Saturday, November 08, 2008

Rice denies Annapolis peace push failed


During Ramallah news conference US secretary of state says she is certain if Palestinians, Israelis stay on Bush-endorsed track peace will be achieved; Abbas says he hopes Obama administration will begin tackling Mideast issues immediately
Reuters

US Secretary of State Condoleezza Rice on Friday denied the Israeli-Palestinian peace process sponsored by US President George W. Bush was a failure, saying it should lay the ground for an eventual deal. Launched nearly a year ago at a conference in Annapolis, Maryland, the negotiations were hampered from the start by violence and bitter disputes over Jewish settlement building and the future of Jerusalem.

"We knew ... That if that agreement was not reached by the end of the year, there would be those that would say that the Annapolis process, the negotiations, had failed. In fact, it is quite the opposite," Rice told a news conference in the West Bank city of Ramallah with Palestinian President Mahmoud Abbas.
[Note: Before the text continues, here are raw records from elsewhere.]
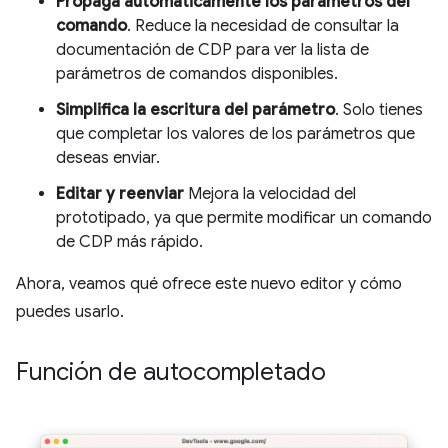
Propaga automáticamente los parámetros del
comando
. Reduce la necesidad de consultar la
documentación de CDP para ver la lista de
parámetros de comandos disponibles.
Simplifica la escritura del parámetro
. Solo tienes
que completar los valores de los parámetros que
deseas enviar.
Editar y reenviar
Mejora la velocidad del
prototipado, ya que permite modificar un comando
de CDP más rápido.
Ahora, veamos qué ofrece este nuevo editor y cómo
puedes usarlo.
Función de autocompletado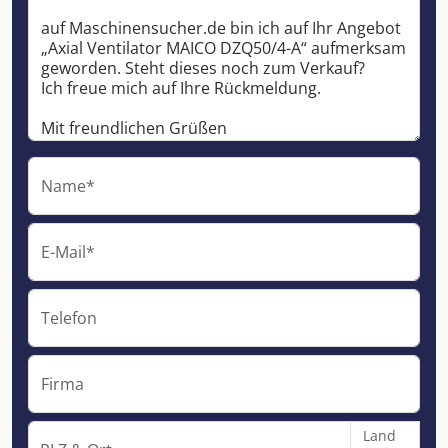
Name*
E-Mail*
Telefon
Firma
Land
"While we may not yet be at the finish line, I am quite certain that if Palestinians and Israelis stay on the Annapolis course, they are going to cross that finish line and can do so relatively soon," she added.


The White House acknowledged for the first time on Thursday that Bush's goal of a deal on Palestinian statehood before he leaves office in January was "unlikely" to be achieved.


Abbas and Foreign Minister Tzipi Livni made public commitments to Rice to continue the negotiations, which the secretary of state insisted had narrowed the gaps between the two sides.



Barack Obama, who won the US presidential election on Tuesday, takes office on Jan. 20 but it is unclear how soon he will engage in Middle East peacemaking. Rice on Thursday said it was an "open question" how the Bush administration would hand over the matter to Obama's team.



"We hope that the new administration will begin immediately tackling the Middle East issue so we would not waste time," Abbas told reporters.


He also said he complained to Rice about continued Israeli settlement building, "incursions" into Palestinian areas and what he called a "dangerous escalation" in attacks by Jewish settlers on Palestinian farmers during the olive harvest.


US officials attributed the failure to reach an agreement this year to Israel's decision to hold an early parliamentary election, scheduled for Feb. 10.


With Abbas at her side, Rice cautioned Israel about continued building activity in Jewish settlements in the occupied West Bank, calling it damaging to peace prospects.